Symfony 4 specific tasks for Capistrano v3 (inspired by capifony).

It leverages the following capistrano tasks to deploy a Symfony app

Version information

Version 1.x

This version is built for Symfony 2 and 3.

Go to Version 1 documentation.

Version 2.x

This version is built for Symfony 4.

You are currently on the Version 2 branch.

Installation

Specify your dependencies:

# Gemfile
source 'https://rubygems.org'
gem 'capistrano',  '~> 3.11'
gem 'capistrano-symfony', '~> 2.0.0'

Install your dependencies:

bundle install

When capistrano and capistrano-symfony is installed. Run the following command to set up your local files:

cap install

Make Capistrano aware of 'capistrano/symfony' by requiring capistrano-symfony in your new Capfile after require "capistrano/deploy".

# Capfile
# ...
require "capistrano/symfony"

If you use composer you might want this:

require "capistrano/composer"

Usage

cap staging deploy
cap production deploy

Settings

If you are using a standard Symfony Flex application that follows the best practises then you do not need to change/add anything to your deploy.rb other than what is required from Capistrano.

We do however expose the following settings (shown with default evaluated values) that can be modified to suit your project. Please refer to lib/capistrano/symfony/defaults.rb to see exactly how the defaults are set up.

# symfony-standard edition directories
set :bin_path, "bin"
set :config_path, "config"
set :var_path, "var"
set :web_path, "public"

# The next settings are lazily evaluated from the above values, so take care
# when modifying them
set :log_path, "var/log"
set :cache_path, "var/cache"

set :symfony_console_path, "bin/console"
set :symfony_console_flags, "--no-debug"

# asset management
set :assets_install_path, "public"
set :assets_install_flags,  '--symlink'

# Share files/directories between releases
set :linked_dirs, ["var/log"]
set :linked_files, []
# To use a .env file:
#set :linked_files, [".env"]

# Set correct permissions between releases, this is turned off by default
set :file_permissions_paths, ["var"]
set :permission_method, false

# Role filtering
set :symfony_roles, :all
set :symfony_deploy_roles, :all

# Add extra environment variables: 
set :default_env, {
 'APP_ENV' => 'prod'
 'SECRET' => 'foobar'
}

Flow

capistrano-symfony hooks into the flow offered by capistrano.
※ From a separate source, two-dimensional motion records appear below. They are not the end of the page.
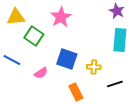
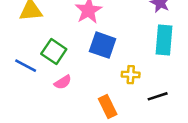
green square: (34, 36) -> (54, 51), moved
blue square: (67, 59) -> (103, 45), moved

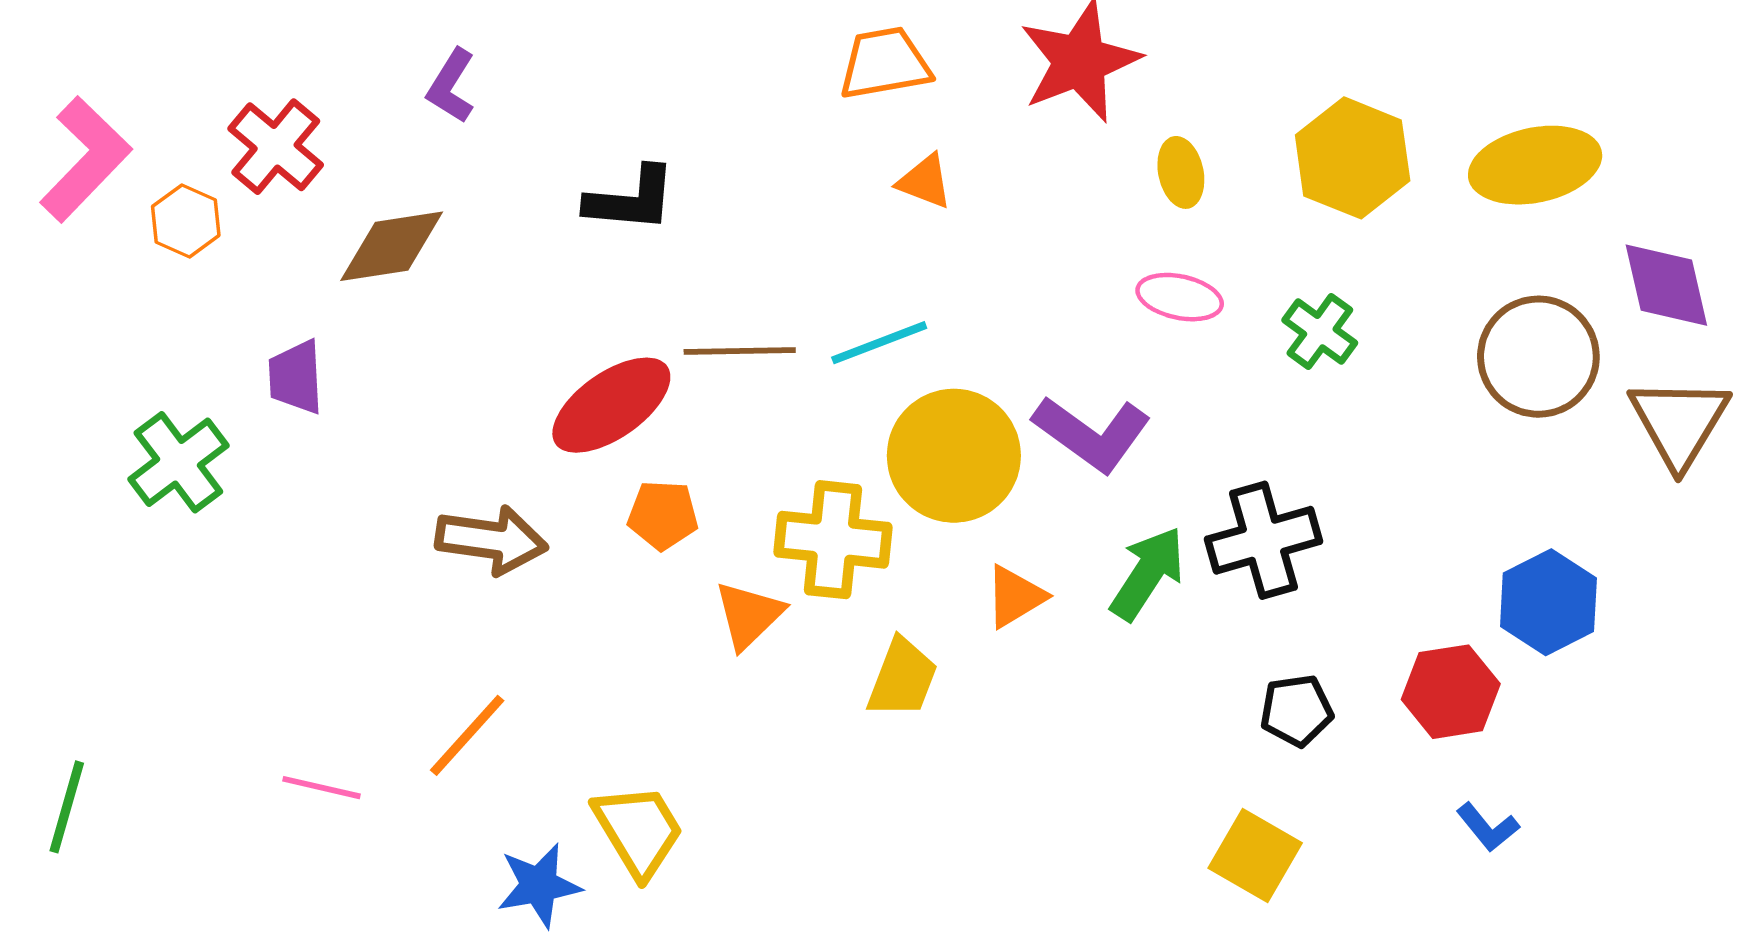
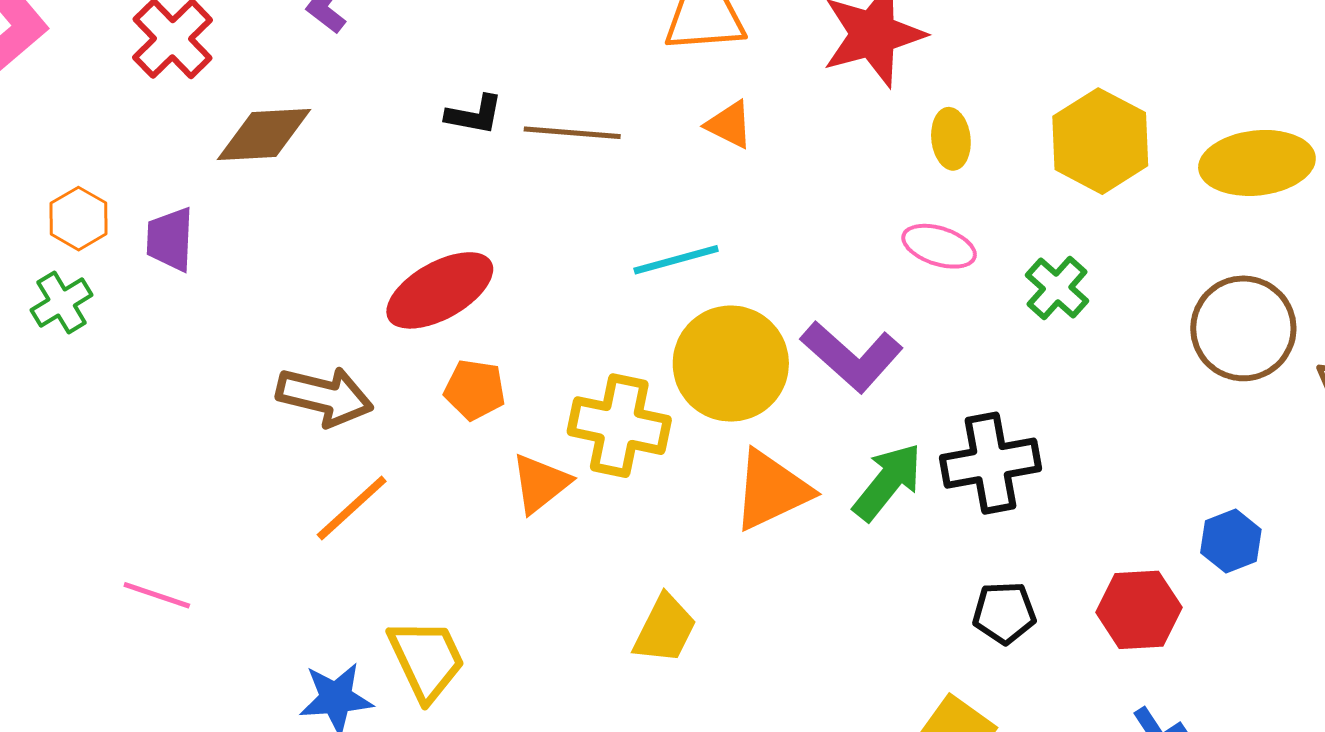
black L-shape: (631, 199) -> (474, 115), size x0.7
orange hexagon: (186, 221) -> (78, 219), moved
brown line: (740, 351) -> (572, 133), moved
green cross: (178, 462) -> (62, 302), size x0.7
orange triangle: (1015, 597) -> (772, 490), size x1.5
blue hexagon: (1548, 602) -> (1231, 541), size x0.7
yellow trapezoid: (902, 678) -> (665, 629), moved
orange line: (467, 735) -> (352, 508), moved

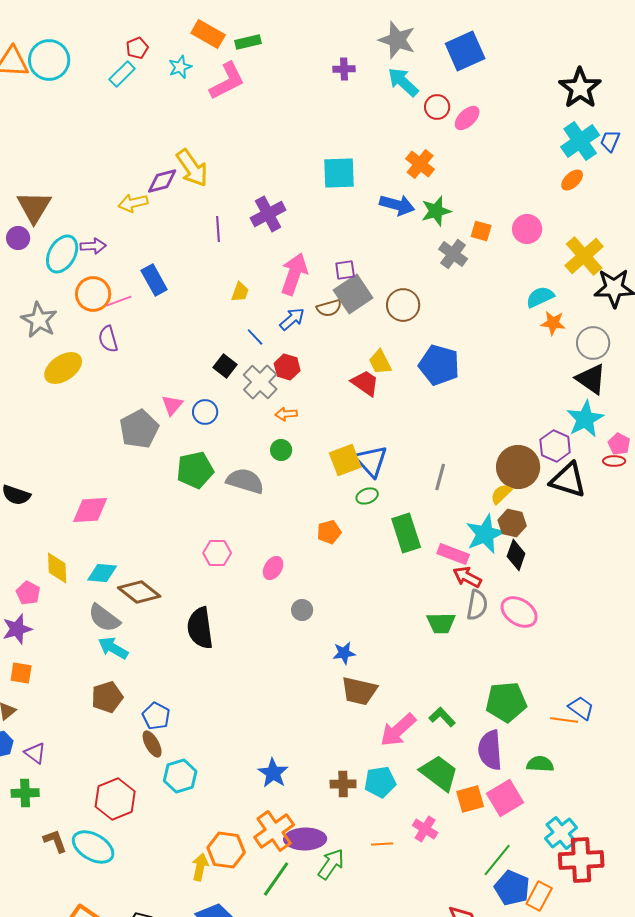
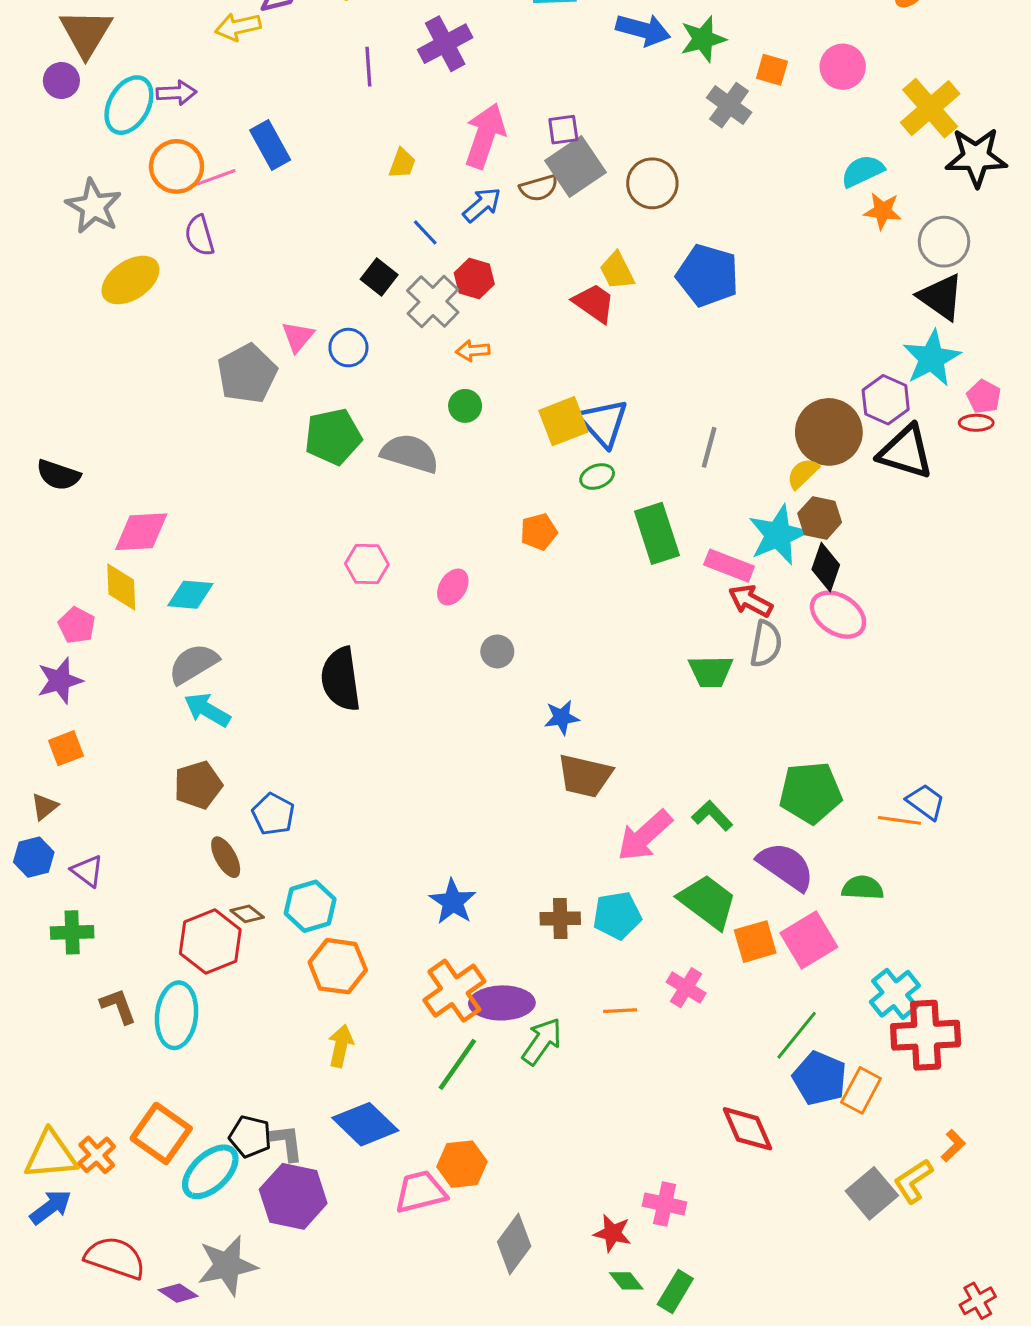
pink diamond: (90, 510) -> (141, 532), moved
brown diamond: (139, 592) -> (247, 914), moved, size x0.5
pink ellipse: (519, 612) -> (838, 615), moved
gray semicircle: (104, 618) -> (193, 664), turned 112
orange square: (21, 673) -> (66, 748), turned -30
brown ellipse: (152, 744) -> (226, 857), moved
purple semicircle: (490, 750) -> (786, 866), turned 129
cyan ellipse: (93, 847) -> (177, 1015), turned 66
orange hexagon: (226, 850) -> (338, 966), moved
It adds to that flow like so

  • symfony:create_cache_dir
  • symfony:set_permissions
  • symfony:cache:warmup
deploy
|__ deploy:starting
|   |__ [before]
|   |   |__ deploy:ensure_stage
|   |   |__ deploy:set_shared_assets
|   |__ deploy:check
|__ deploy:started
|__ deploy:updating
|   |__ git:create_release
|   |__ deploy:symlink:shared
|   |__ symfony:create_cache_dir
|   |__ symfony:set_permissions
|   |__ symfony:make_console_executable
|__ deploy:updated
|   |__ symfony:cache:warmup
|__ deploy:publishing
|   |__ deploy:symlink:release
|   |__ deploy:restart
|__ deploy:published
|__ deploy:finishing
|   |__ deploy:cleanup
|__ deploy:finished
    |__ deploy:log_revision

File permissions

Set the permission_method variable to one of :chmod, :acl, or :chgrp in your deploy.rb to handle the common scenario of a web user and the deploy user being different.

Both will need access to the files/directories such as var/cache and public/uploads (if you handle uploads). Set file_permissions_users to your webserver user

Example:

# deploy.rb

set :permission_method, :acl
set :file_permissions_users, ["nginx"]
set :file_permissions_paths, ["var", "public/uploads"]

Note: Using :acl requires that setfacl be available on your deployment target. Note: If you are getting an error like setfacl: Option -m: Invalid argument near character 3,
it means that the users in file_permissions_users do not exist on your deployment target.

See the symfony documentation and the file permission capistrano plugin for reference.

Integrated common tasks

The following common tasks are available:

  • symfony:assets:install

So you can use them with hooks in your project's deploy.rb like this:

after 'deploy:updated', 'symfony:assets:install'
before 'deploy:updated', 'symfony:build_bootstrap'

Using the Symfony console

A task wrapping the symfony console is provided, making it easy to create tasks that call console methods.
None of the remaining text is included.